Reinvention, the new album and experiment from Rob Dixon and Melvin Rhyne, is a melding of the bebop jazz organ quartet with world music and jam. Though jazz has always been steeped in improvisation, it has had periods where its intricacies have been ingrained into composition on the page with little room for individual color or influence. This album has touches of the San Francisco cool jazz scene and free bop where a jazz combo moves with a melody like a patch of wild mint around a garden, finding new soil and nutrients for its growth.  It's an organic thing, and Dixon and Rhyne are showing that age (whether young or old) isn't any barrier to creating something called jazz.

Rob Dixon, who is comfortable with tenor and alto saxophones, is 37 years old. Born in Georgia, he studied jazz at Indiana University and then went on to New York to work as a side man with The Count Basie Orchestra, The Ellington Band, Rufus Reid, Tony Bennett, and Ray Charles. When he returned to Indianapolis, he formed a trio with drummer Kenny Phelps and organist Brad Whitely. They combined straight jazz with funk influences from Soulive and released an album, "What Things May Be," in 2006.

It was around this time that Dixon met Melvin Rhyne, who plays Hammond B3 organ and Mini Moog. Over three decades Dixon's senior, Rhyne had a history in jazz. Though he was a self-taught jazz pianist, he found work with up-and-coming jazz groups. In the mid 50s, he played with the reed multi-instrumentalist Rahsaan Roland Kirk and switched to organ at that time. Rhyne collaborated with jazz guitar legend Wes Montgomery in the early 60s. Soon after, Rhyne moved to Wisconsin and became active in the local music scene. In 1990, he returned to recording and did a record with guitarist Herb Ellis and trumpeter Brian Lynch. He even did a quartet session with Joshua Redman. When he moved back to his hometown of Indianapolis, he and Dixon seemed fated to work together. Now, 71 years old, Rhyne is taking his hard-bop organ and adding his velvet touches to this new project.

Dixon asked his trio drummer, Kenny Phelps, to join the group. His solid drumming has made him a popular session player. Finally filling out the quartet is an unexpected player. Fareed Haque, the sensational guitarist and sitar player with Garage Mahal, came aboard to add color with several guitars.

For Rhyne, this might have been the biggest stretch, to come into a jam-rich environment with the likes of Haque, but Rhyne clearly shines in this new album, putting a mark of jazz authority to the project.
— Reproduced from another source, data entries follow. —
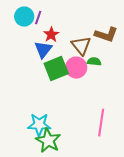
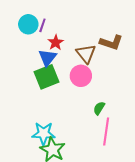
green semicircle: (94, 62) -> (99, 108), moved, turned -64
green square: (56, 69) -> (46, 77), moved

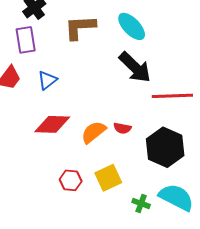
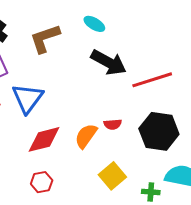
cyan ellipse: (132, 26) -> (94, 24), size x0.7
blue triangle: (47, 80) -> (28, 98), size x1.6
red hexagon: (71, 180) -> (42, 182), moved

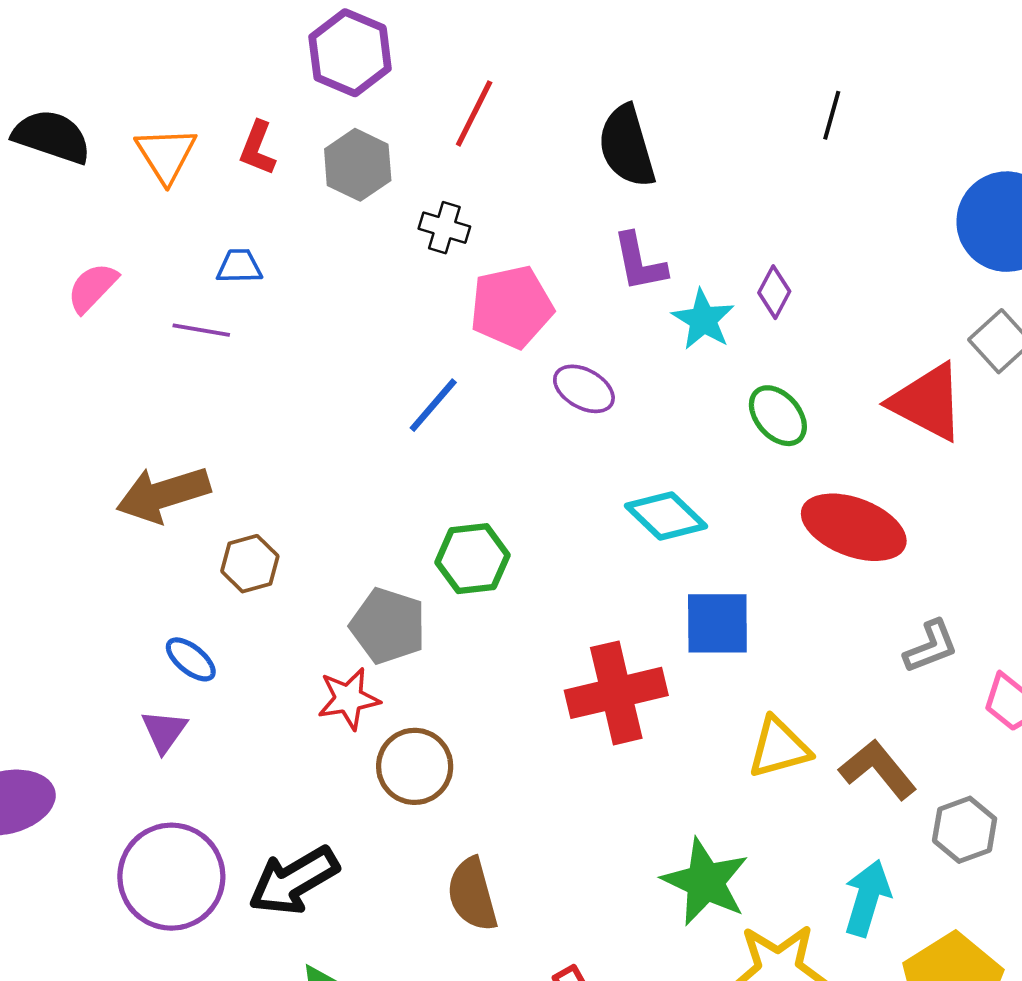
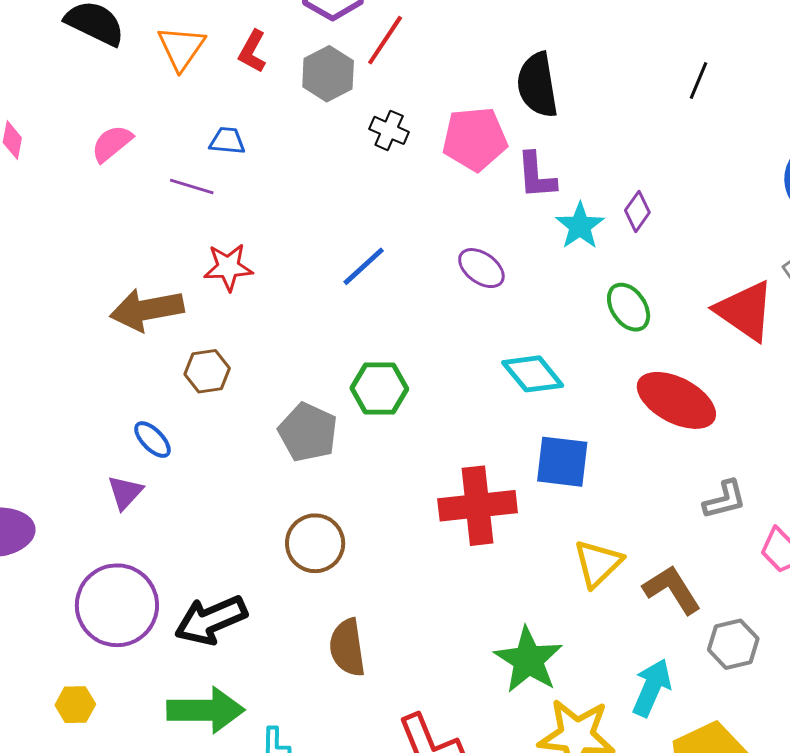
red line: (474, 113) -> (385, 40), moved
pink pentagon: (512, 307) -> (475, 139), moved
red star: (349, 699) -> (228, 267), moved
yellow triangle: (779, 748) -> (598, 563), turned -36

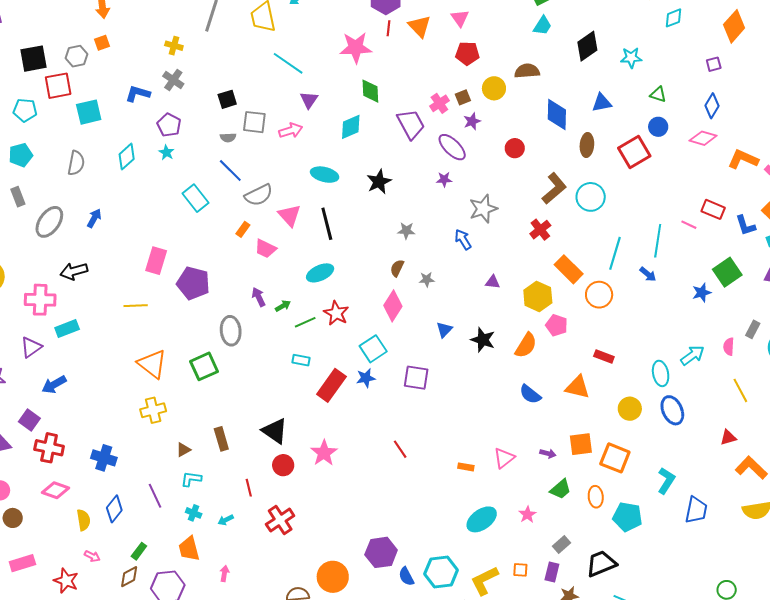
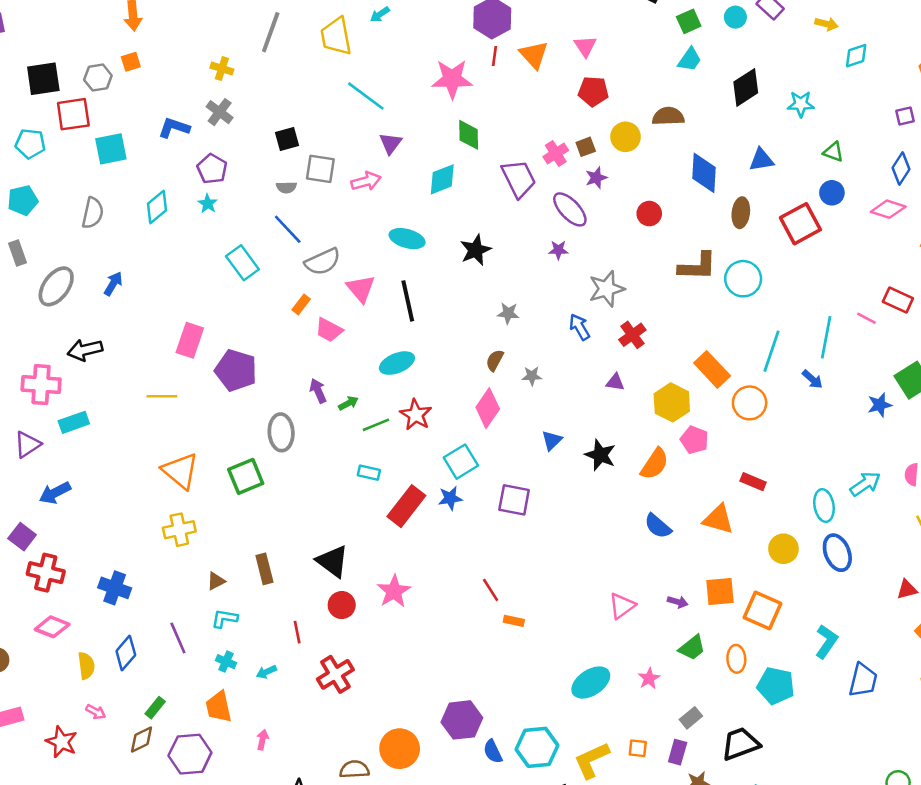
brown L-shape: (554, 188) -> (697, 266), turned 40
red cross: (540, 230) -> (632, 335), moved
orange rectangle: (466, 467) -> (514, 621), moved

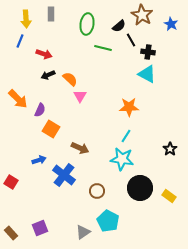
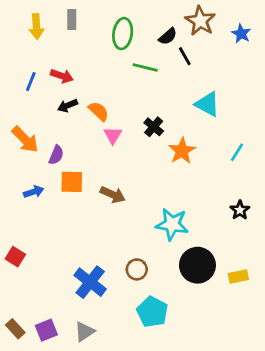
blue line: (20, 41) -> (31, 82), moved
black cross: (148, 52) -> (154, 127), moved, turned 32
orange star: (129, 107) -> (182, 151), turned -30
orange square: (51, 129) -> (72, 182), turned -30
cyan line: (126, 136) -> (237, 152), moved
brown arrow: (80, 148) -> (113, 195), moved
blue arrow: (39, 160) -> (34, 192), moved
blue cross: (64, 175) -> (90, 282), moved
yellow rectangle: (169, 196) -> (238, 276), turned -48
purple square: (40, 228) -> (46, 330), moved
gray triangle: (83, 232) -> (84, 332), moved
His organ work is varied, lively, and inventive. The improvisation that Dixon calls forth from his saxophones sets a benchmark for the rest of the quartet, and Haque, in particular, excels in meeting that level of creativity. And Kenny Phelps keeps it all on track.

The quartet is joined by Salar Nader on tablas on "Shadow and Light" and "Tomorrow Sierra." These two tunes are perhaps the most risk-taking for a jazz ensemble (but not for a jam group with strong jazz roots). "Shadow and Light" is reminiscent of the work of San Francisco percussionist Babatunde Lea and his quartet featuring saxophonist Richard Howell. Though the tablas add an Eastern feel, rather than Afro-Cuban as in Lea's work, they are not as pronounced as in "Tomorrow Sierra." "Shadow and Light" is more jazz whereas "Tomorrow Sierra" has a pronounced world sound with a trippy edge to the jazz.

All of the tunes, except one, on this CD are written by Dixon but enhanced by the quartet. The only cover, "Chit'lins Con Carne" is a classic gleaned from jazz guitarist Kenny Burrell's 1967 recording, Midnight Blue. It's a soul jazz tune where Phelps' gospel backbeat carries the quartet along, allowing Haque to explore this old chestnut.

Throughout the entire album, the sax, organ, and guitar all take turns at soloing, without overstepping anyone's place in the group. No one outshines anyone else. They work as a cohesive whole, creating a real conversation between musicians and producing some of the best jazz I've heard in a long time.

Reinvention is an album to sit and savor. If you're a seasoned jazz enthusiast, you'll love the freshness in this album. If you're knowledge of jazz comes from jam, this will be one to add to your collection. It is one of the best new albums out that combines the long legacy of jazz with the richness of new innovators.

The Dixon-Rhyne Project is something to try to catch live. They are playing at the Jazz Kitchen in Indianapolis on July 9 and continue to play in the city when they can.